Por EDSON LUÍS KOSSMANN*
A democracia é, por natureza, um projeto inacabado e frágil. Sustenta-se não pela perfeição, mas pela necessária coragem de se autocorrigir e pela força institucional de se defender. O atual julgamento no Supremo Tribunal Federal (STF) que apura a tentativa golpe de estado e de abolição violenta do Estado Democrático de Direito por parte do ex-presidente Jair Bolsonaro e seus aliados é muito mais do que um processo penal; é a materialização de um dos pilares fundamentais do pacto social brasileiro: a resistência institucional contra o arbítrio.
Nosso ponto de partida, como sempre lembrado, é a Constituição de 1988. Ela não é uma mera carta de intenções, mas a expressão máxima de um país que, após anos de autoritarismo, escolheu se reerguer sob a égide do Estado Democrático de Direito. O artigo primeiro é claro, e o §4º do artigo 60 é ainda mais enfático: a forma democrática é cláusula pétrea. Intocável. Inegociável. Qualquer ação que vise a sua subversão – seja através de violência, de disseminação de notícias falsas que minem a credibilidade das urnas, ou de conspirações para interromper o regular exercício do poder – é uma agressão direta ao núcleo duro da República.
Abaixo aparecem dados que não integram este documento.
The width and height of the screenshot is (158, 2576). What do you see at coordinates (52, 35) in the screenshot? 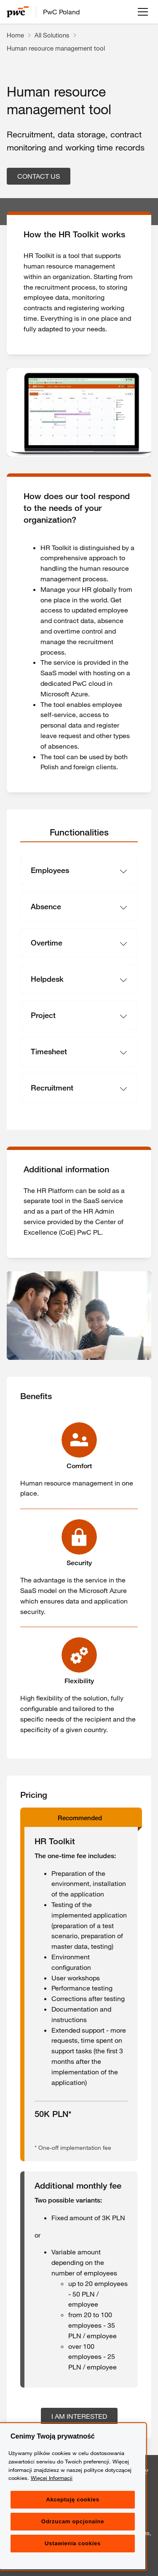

Nesse contexto, a função do STF assume seu papel histórico de guardião da democracia. As “grades protetoras” da democracia não são feitas de ferro como aquelas utilizadas como armas no fatídico 08 de janeiro de 2023, mas de leis, de instituições, de ritos processuais estabelecidos e, acima de tudo, das necessárias consequência jurídicas. Um crime contra a democracia que fica impune é o equivalente a arrancar essas grades, deixando o edifício constitucional vulnerável a novos e futuros assaltos golpistas. O julgamento em curso é, portanto, o ato de reestabelecer essas grades, demonstrando que o sistema possui anticorpos capazes de combater o vírus do autoritarismo.
Alguns podem argumentar sobre o caráter político do julgamento. De fato, ele é político, no sentido mais nobre do termo: diz respeito à polis, à coisa pública. Não se trata de perseguição, mas de precedência. A mensagem que se emite é cristalina: no Brasil, tentativas de golpe de Estado não são uma estratégia política legítima contra o resultado das urnas, mas sim um crime de extrema gravidade, com consequências penais. A democracia, como poder do povo, não pode ser defendida apenas no voto; ela precisa ser defendida diariamente nas instituições, para que o voto continue a ter valor.
Por fim, este processo serve como um espelho para a nação e o mundo. Reflete um país que, embora profundamente dividido entre os defensores da democracia e os seus predadores, ainda é capaz de acionar seus mecanismos de defesa institucional. Esse julgamento ficará para a história não como uma vitória de um grupo sobre o outro, mas como um testemunho sobre a solidez das nossas instituições. Será a resposta a uma pergunta crucial: afinal, nossas “grades protetoras” são fortes o suficiente para proteger a nossa democracia de arroubos golpistas?
A democracia exige mais do que adesão em tempos de paz; exige coragem para defendê-la em tempos de crise. O STF, ao cumprir com o seu dever constitucional, reafirma que a sua função não está sujeita a pressões e ameaças internas ou externas; nem mesmo, aos ruídos de multidões barulhentas que se curvam ao alienante canto das sereias do golpismo.
*Edson Luís Kossmann é advogado, doutor e pós-doc em direito público, autor de vários livros e artigos publicados em revistas especializadas e periódicos nacionais e internacionais.